Please suggest more accurate way in which calling the same function with different decimal digits will result in different time interval in c# for windows Phone.
I think the memory flush should be done before and after each calculation. But i dont know how to do this.
I don't like this tick method personally for accuracy. I've tried stopwatch also but its not working. Please suggest another method best suited in my case. I want result like : 0.0345 or 0.0714 seconds.
Thanks
You are performing integer division on this line:
double milliseconds = tick / TimeSpan.TicksPerMillisecond;
Even though you are declaring it as a double, a long divided by a long will truncate the decimal. You are better off doing:
double milliseconds = (double)tick / TimeSpan.TicksPerMillisecond;
Or better yet, just ditch the tick stuff all together:
DateTime start = DateTime.Now;
double result = (double)22 / 7;
result = System.Math.Round(result, digit);
DateTime end = DateTime.Now;
double milliseconds = (end - start).TotalMilliseconds;
time.Text = result + "\nThe division took " + milliseconds + " milliseconds to complete.";
You won't be able to get micro or nano level precision, but you will get millisecond precision with a margin of error.
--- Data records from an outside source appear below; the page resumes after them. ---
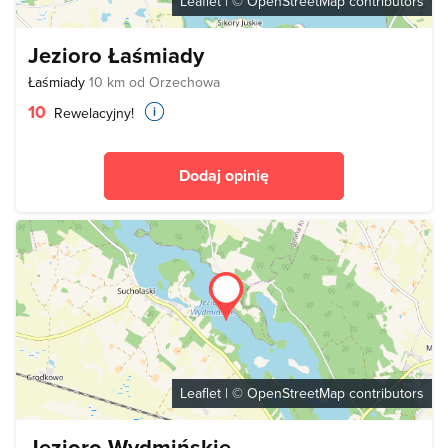
Leaflet
| ©
OpenStreetMap
contributors
Jezioro Łaśmiady
Łaśmiady
10 km od Orzechowa
10
Rewelacyjny!
Dodaj opinię
Leaflet
| ©
OpenStreetMap
contributors
Jezioro Wydmińskie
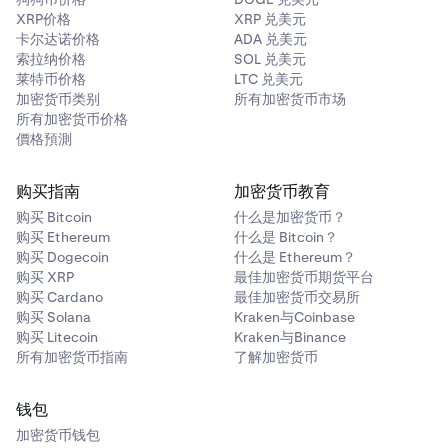
XRP价格
XRP 兑美元
卡尔达诺价格
ADA 兑美元
索拉纳价格
SOL 兑美元
莱特币价格
LTC 兑美元
加密货币类别
所有加密货币市场
所有加密货币价格
價格預測
购买指南
加密货币教育
购买 Bitcoin
什么是加密货币？
购买 Ethereum
什么是 Bitcoin？
购买 Dogecoin
什么是 Ethereum？
购买 XRP
最佳加密货币期货平台
购买 Cardano
最佳加密货币交易所
购买 Solana
Kraken与Coinbase
购买 Litecoin
Kraken与Binance
所有加密货币指南
了解加密货币
钱包
加密货币钱包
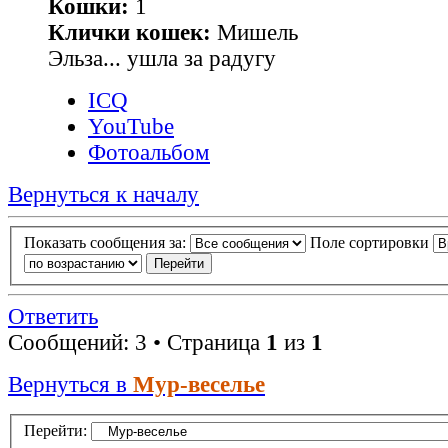
Кошки:
1
Клички кошек:
Мишель
Эльза... ушла за радугу
ICQ
YouTube
Фотоальбом
Вернуться к началу
Показать сообщения за:
Поле сортировки
Ответить
Сообщений: 3 • Страница
1
из
1
Вернуться в
Мур-веселье
Перейти:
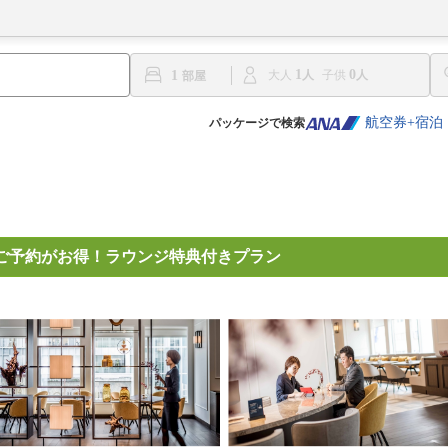
1
0
1
大人
子供
航空券+宿泊
パッケージで検索
ご予約がお得！ラウンジ特典付きプラン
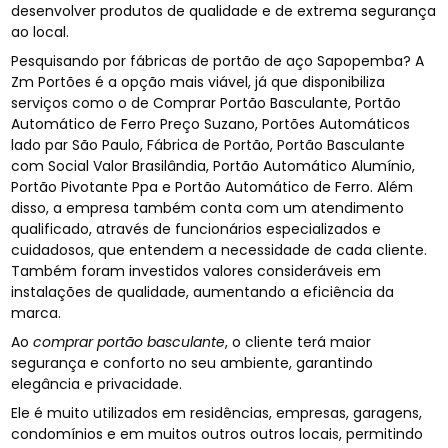
desenvolver produtos de qualidade e de extrema segurança
ao local.
Pesquisando por fábricas de portão de aço Sapopemba? A
Zm Portões é a opção mais viável, já que disponibiliza
serviços como o de Comprar Portão Basculante, Portão
Automático de Ferro Preço Suzano, Portões Automáticos
lado par São Paulo, Fábrica de Portão, Portão Basculante
com Social Valor Brasilândia, Portão Automático Alumínio,
Portão Pivotante Ppa e Portão Automático de Ferro. Além
disso, a empresa também conta com um atendimento
qualificado, através de funcionários especializados e
cuidadosos, que entendem a necessidade de cada cliente.
Também foram investidos valores consideráveis em
instalações de qualidade, aumentando a eficiência da
marca.
Ao
comprar portão basculante
, o cliente terá maior
segurança e conforto no seu ambiente, garantindo
elegância e privacidade.
Ele é muito utilizados em residências, empresas, garagens,
condomínios e em muitos outros outros locais, permitindo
You still may get zero, however. You are trying to time how long a simple division operation takes. You could do millions of division operations in less than a second. You may want to do it 1,000,000 times, then divide the result by a 1,000,000:
DateTime start = DateTime.Now;
for (var i = 0; i < 1000000; i++)
{
double result = (double)22 / 7;
result = System.Math.Round(result, digit);
}
DateTime end = DateTime.Now;
double milliseconds = (end - start).TotalMilliseconds / 1000000;
This still won't be completely realistic, but should get you an actual number.
Since you have the time in ticks, just increase the resolution by multiplying the denominator:
double microseconds = tick / (TimeSpan.TicksPerMillisecond * 1000.0);
Why are you not using StopWatch Class to do your time calulation.
It is meant to the calculate the time the you want ..
Here is a link for your reference.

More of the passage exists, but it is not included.